Andy Warhol Superstar a Milano. L’icona evocata da Irene Serini

di FEDERICO BETTA –

Andy Warhol rivive in una trasfigurazione teatrale che ripercorre le inesauribili sfaccettature di uno degli artisti più influenti del ventesimo secolo.

In scena al Teatro Litta di Milano fino al 10 febbraio, il monologo Andy Warhol Superstar ci immerge in una vita pulsante di lustrini, dollari, feste infinite, grandi musicisti e improbabili aspiranti star che nel personaggio Warhol, più che nell’uomo Warola, hanno sperato per lanciarsi nel mondo dello showbiz. Il confronto con l’uomo si allarga a un vero e proprio faccia a faccia con un’epoca imprevedibile dove l’arte contemporanea è diventa merce tra le merci e la cultura pop ha imposto quella relazione tra umani definita da Guy Debord: una connessione mediata dalle immagini.

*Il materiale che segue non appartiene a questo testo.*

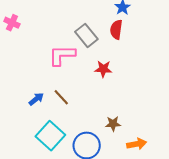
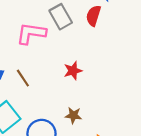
red star: (103, 69) -> (73, 71), moved, turned -30

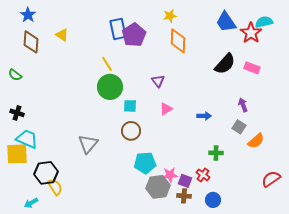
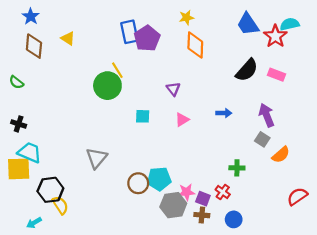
green circle: (110, 87) -> (107, 86), moved
purple arrow: (243, 105) -> (267, 115), size x1.5
blue arrow: (204, 116) -> (224, 113), moved
brown circle: (131, 131) -> (138, 183), moved

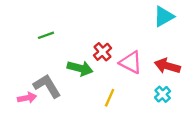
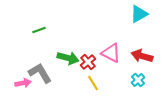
red cross: (102, 52) -> (88, 62), moved
yellow line: (110, 98) -> (93, 83), turned -56

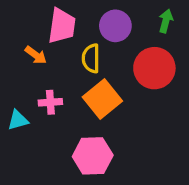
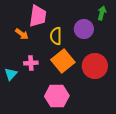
purple circle: (115, 26) -> (84, 29), moved
red circle: (154, 68) -> (95, 66), moved
cyan triangle: (18, 120) -> (11, 74), turned -32

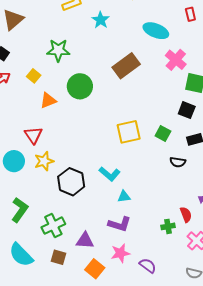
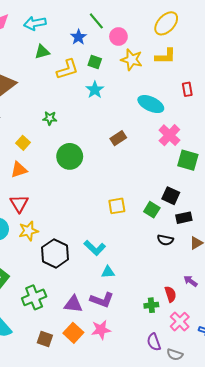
green star: (58, 50) -> (50, 118), size x0.6
brown rectangle: (126, 66) -> (118, 138), size x0.6
orange triangle: (48, 100) -> (19, 170), moved
black square: (187, 110) -> (171, 196), moved
yellow square: (129, 132) -> (117, 206), size x0.7
purple triangle: (85, 241) -> (73, 304), moved
brown square: (58, 257) -> (45, 339), moved
purple semicircle: (148, 266) -> (154, 342), moved, turned -150
orange square: (95, 269) -> (73, 333), moved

Sotto l’ideazione e la regia di Laura Sicignano, a interpretare il testo scritto dalla stessa Sicignano assieme a Alessandra Vannucci, l’unica attrice in scena è Irene Serini che, con il suo corpo stritolato nelle forme spigolose di Warhol, entra ed esce da diversi personaggi con l’elasticità di un’acrobata. Muovendosi agile e flessuosa in una scenografia minimale fatta di moduli in legno che diventano tavole, letti, divani, casse da morto e mobili della Factory, la Serini da vita a un Warhol in terza persona, scavato, triste, pieno di dubbi e debole come può essere solo un migrante con il cuore già nel futuro. L’icona del XX secolo è il creatore del XXI, ma non si sente nient’altro che un omino che cavalca il sogno americano: “comprare è molto più americano di pensare”, dice il personaggio riducendosi in una medietà che lui stesso ha reso eterna imponendo la propria visione oltre gli schemi.

Nonostante il progetto riveli un’autentica passione per l’essere umano Andy Wahrol e un interesse sincero per un’epoca che in pochi anni ha cambiato completamente il nostro mondo occidentale, la scrittura non sembra all’altezza delle intenzioni. La magnificenza del mondo wahroliano viene schiacciata in una ripetitività poco comprensibile appoggiandosi sull’attrice costretta a un “iperrecitazione” che rischia di minarne la bravura; e la scelta, peraltro coraggiosa, di raccontare la vita e le opere dell’artista con un “disordine poetico”, come dice la regista, rischia un impressionismo che tenta di raggiungere tutto, senza toccare niente.

Il momento decisamente più riuscito è il finale, con la fusione del personaggio Warhol con quello della madre, in un interno intimo che permette alla donna di confrontarsi con l’immensa figura del figlio, senza perdere il sentimento entusiasmante di chiunque sia coinvolto nella creazione.